This might be interesting for those considering a new Mac for their DxO PL7 processing. I own a macStudio M1 and Studio display that is my primary image editing platform. This system has a M1 Max SOC (10 CPU cores, 8P and 2E, 32 GPU cores, 16 core Neural Engine, 64GB of RAM). I recently purchased a new MBP16 with the M3 Pro SOC (12 CPU cores, 6P and 6E, 18 GPU cores, 16 core Neural Engine and 36 GB of RAM). I was interested in the performance differences between these two systems. I collected 20 raw images (high ISO/Noisy) - 10 from my OM-1 and 10 from my A7RV and processed them through DxO PL7 - specifying Deep Prime XL and Smart lighting along with the standard corrections.
Here is the interesting data: It took 5 minutes 17 seconds to process on the macStudio; it took 1 minute 21 seconds to process on the MBP16 M3(!).
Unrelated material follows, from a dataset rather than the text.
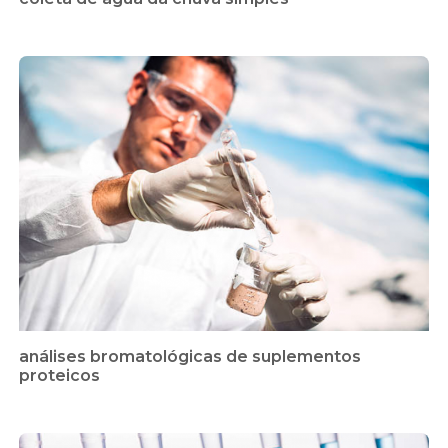
análises bromatológicas de suplementos
proteicos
On both systems, DxO PL7 was set to use the Neural Engine. Apple says that the M3 Neural Engine is 60% faster than the M1 - but this is a huge difference. It makes me think that I should upgrade the Studio to M3 when those become available. At this point I would strongly recommend the Apple M3 systems for image processing.
I also own the Topaz Photo AI software: Processing these same images takes 4 minutes 48 seconds on the Studio and 3 minutes 51 seconds on the MBP M3 - so there is a performance improvement there too, just not as large.
I thought I was stepping down with the M3 Pro instead of Max SOC (I wanted to save some money because I was ordering 2 TB internal SSDs on the MBP), but got a better performing system instead.
To get a general sense of performance, the following site sheds some light on performance:
I agree that these benchmarks can be interesting (there are lots of these published on the internet) - but I find tests using “real” functions that I actually use to be more practical and useful.
Thanks @HamsterDR for the “real” world test, as someone also looking to upgrade from M1, and who owns both the software you mention this is very informative. Are you able to share the raw image sizes, both megapixels and MB ?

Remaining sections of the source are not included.